• [Work to complete]:
What is needed is an exact copy of the records below, minus any pictures.

[Extracted page text data]
┌──

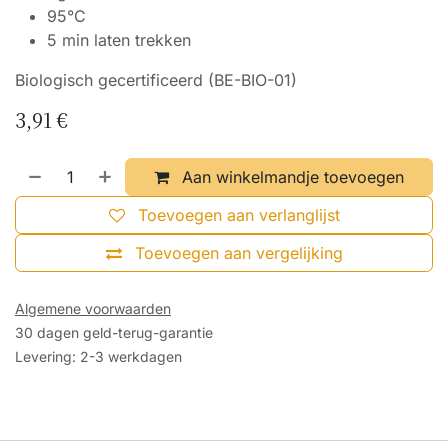
95°C
5 min laten trekken
Biologisch gecertificeerd (BE-BIO-01)
3,91
€
Aan winkelmandje toevoegen
Toevoegen aan verlanglijst
Toevoegen aan vergelijking
Algemene voorwaarden
30 dagen geld-terug-garantie
Levering: 2-3 werkdagen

└──

• [Solution]:
95°C
5 min laten trekken
Biologisch gecertificeerd (BE-BIO-01)
3,91
€
Aan winkelmandje toevoegen
Toevoegen aan verlanglijst
Toevoegen aan vergelijking
Algemene voorwaarden
30 dagen geld-terug-garantie
Levering: 2-3 werkdagen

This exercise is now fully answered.